Extrai-se dos autos que o paciente foi preso em 03/01/2025, pela suposta prática de falta grave consistente na alteração de endereço sem comunicação ao juízo da execução, o que inviabilizou sua intimação para comparecimento à audiência admonitória, resultando na regressão cautelar e, posteriormente, definitiva para o regime fechado.
A defesa sustenta, em síntese, que a regressão definitiva de regime, sem a prévia oitiva do apenado em audiência de justificação, constitui flagrante constrangimento ilegal, por violar os princípios constitucionais do contraditório, da ampla defesa e do devido processo legal, em afronta ao disposto no art. 118, § 2º, da Lei de Execução Penal.
Aduz que a decisão está eivada de nulidade absoluta, uma vez que não foi oportunizado ao sentenciado o exercício da autodefesa pessoal e oral.
Cita precedentes do Superior Tribunal de Justiça e deste Egrégio Tribunal que reconhecem a imprescindibilidade da audiência de justificação para a validade da regressão definitiva de regime.
Ao final, requer, liminar e definitivamente, a declaração de nulidade da decisão que regrediu o paciente ao regime fechado, com o restabelecimento do regime semiaberto e a realização de audiência de justificação, nos termos da legislação vigente.
O pedido liminar foi deferido (evento 6).
O Ministério Público manifestou-se pelo não conhecimento do habeas corpus, por entender que a impetração constitui sucedâneo de agravo em execução, sendo incabível a utilização da via eleita, salvo em caso de flagrante ilegalidade.
Subsidiariamente, opinou pela denegação da ordem. É o relatório. Passa-se à decisão.
O remédio do “habeas corpus” deve ser aplicado ao caso concreto sempre que alguém se encontrar sofrendo, ou na iminência de sofrer constrangimento ilegal na sua liberdade de ir e vir.
Trata-se, pois, de garantia individual, de cunho constitucional, destinada a fazer cessar o constrangimento ilegal ou a simples ameaça de constrição à liberdade ambulatorial do indivíduo.
Todavia, conforme entendimento consolidado pelo Supremo Tribunal Federal (STF) e Superior Tribunal de Justiça (STJ), a utilização do habeas corpus como sucedâneo recursal é vedada, salvo em situações excepcionais de manifesta ilegalidade ou flagrante constrangimento ilegal.

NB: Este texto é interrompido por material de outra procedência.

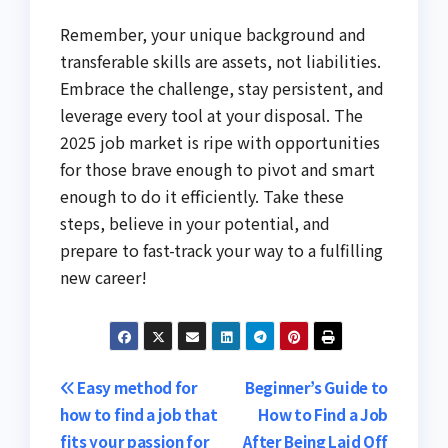
Remember, your unique background and
transferable skills are assets, not liabilities.
Embrace the challenge, stay persistent, and
leverage every tool at your disposal. The
2025 job market is ripe with opportunities
for those brave enough to pivot and smart
enough to do it efficiently. Take these
steps, believe in your potential, and
prepare to fast-track your way to a fulfilling
new career!
Post
Easy method for
Beginner’s Guide to
how to find a job that
How to Find a Job
navigation
fits your passion for
After Being Laid Off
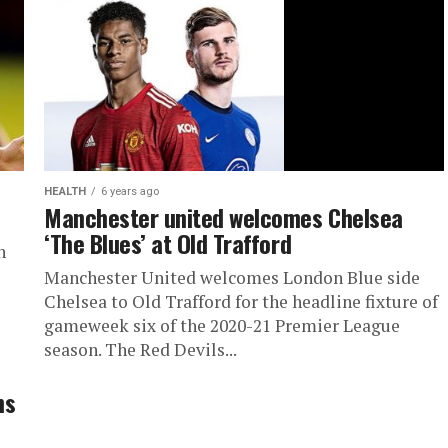
HEALTH
6 years ago
Manchester united welcomes Chelsea
‘The Blues’ at Old Trafford
n
Manchester United welcomes London Blue side
Chelsea to Old Trafford for the headline fixture of
gameweek six of the 2020-21 Premier League
season. The Red Devils...
ns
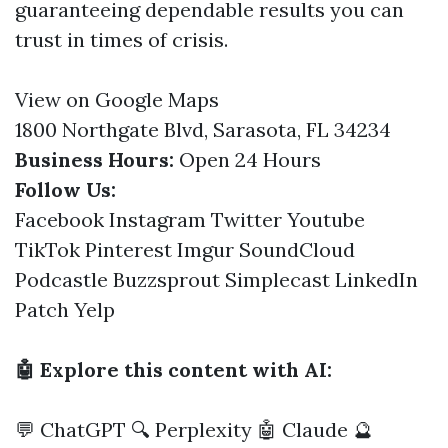
guaranteeing dependable results you can
trust in times of crisis.
View on Google Maps
1800 Northgate Blvd, Sarasota, FL 34234
Business Hours:
Open 24 Hours
Follow Us:
Facebook
Instagram
Twitter
Youtube
TikTok
Pinterest
Imgur
SoundCloud
Podcastle
Buzzsprout
Simplecast
LinkedIn
Patch
Yelp
🤖 Explore this content with AI:
💬 ChatGPT
🔍 Perplexity
🤖 Claude
🔮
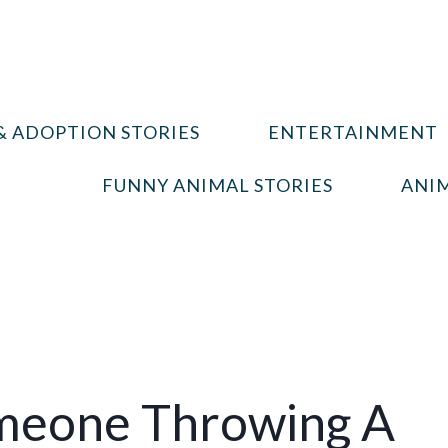
& ADOPTION STORIES
ENTERTAINMENT
FUNNY ANIMAL STORIES
ANIM
meone Throwing A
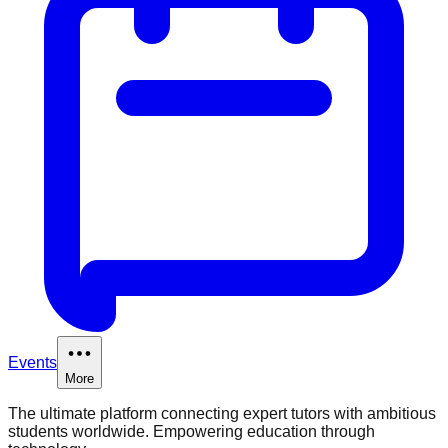
Events
More
The ultimate platform connecting expert tutors with ambitious
students worldwide. Empowering education through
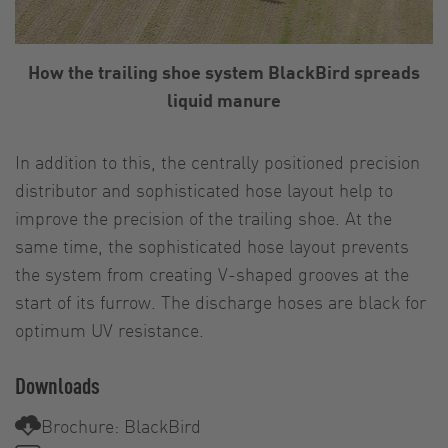
How the trailing shoe system BlackBird spreads
liquid manure
In addition to this, the centrally positioned precision
distributor and sophisticated hose layout help to
improve the precision of the trailing shoe. At the
same time, the sophisticated hose layout prevents
the system from creating V-shaped grooves at the
start of its furrow. The discharge hoses are black for
optimum UV resistance.
Downloads
Brochure: BlackBird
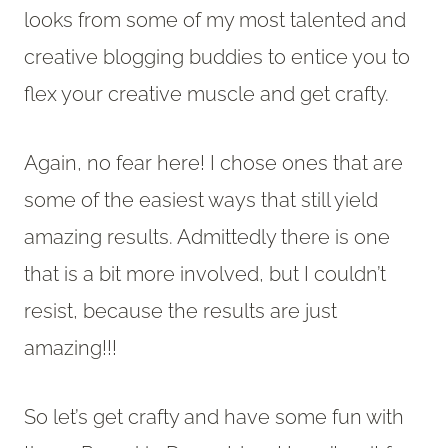
looks from some of my most talented and
creative blogging buddies to entice you to
flex your creative muscle and get crafty.
Again, no fear here! I chose ones that are
some of the easiest ways that still yield
amazing results. Admittedly there is one
that is a bit more involved, but I couldn’t
resist, because the results are just
amazing!!!
So let’s get crafty and have some fun with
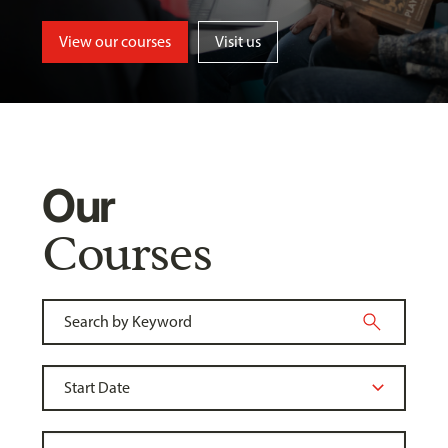
View our courses
Visit us
Our
Courses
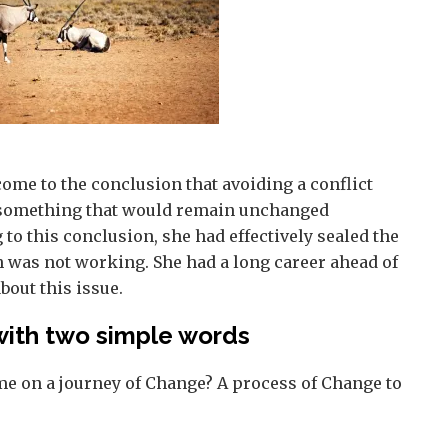
 come to the conclusion that avoiding a conflict
, something that would remain unchanged
 to this conclusion, she had effectively sealed the
h was not working. She had a long career ahead of
bout this issue.
with two simple words
me on a journey of Change? A process of Change to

Confira-se os precedentes: HABEAS CORPUS SUBSTITUTIVO DE RECURSO ESPECIAL.
NÃO CABIMENTO.
EXECUÇÃO PENAL.
LIVRAMENTO CONDICIONAL.
REQUISITO SUBJETIVO AUSENTE.
HISTÓRICO PRISIONAL CONTURBADO.
NECESSIDADE DE AFERIMENTO DURANTE TODO O CURSO DA EXECUÇÃO.
MÉRITO PESSOAL NÃO EVIDENCIADO.
CONSTRANGIMENTO ILEGAL NÃO EXISTENTE.
WRIT NÃO CONHECIDO.
I - A Terceira Seção desta Corte, seguindo entendimento firmado pela Primeira Turma do col.
Pretório Excelso, firmou orientação no sentido de não admitir habeas corpus em substituição a recurso, o que implica o seu não conhecimento, ressalvados casos excepcionais, onde seja possível a concessão da ordem, de ofício. (...). (STJ.
HC 565.712/RJ, Rel.
Ministro FELIX FISCHER, QUINTA TURMA, julgado em 16/06/2020, DJe 23/06/2020). AGRAVO INTERNO.
RECURSO ORDINÁRIO EM HABEAS CORPUS.
WRIT IMPETRADO COMO SUCEDÂNEO RECURSAL.
INADMISSIBILIDADE.
RECURSO ORDINÁRIO A QUE SE NEGA PROVIMENTO.
AGRAVO INTERNO NÃO PROVIDO. 1. O habeas corpus não pode ser utilizado como panaceia para toda e qualquer situação, notadamente como substitutivo de recurso próprio, a fim de que não se desvirtue a finalidade dessa garantia constitucional, com exceção de quando a ilegalidade apontada é flagrante, hipótese em que se concede a ordem de ofício, desde que cristalizados os requisitos próprios do writ, como a ameaça ao direito de locomoção do paciente. 2.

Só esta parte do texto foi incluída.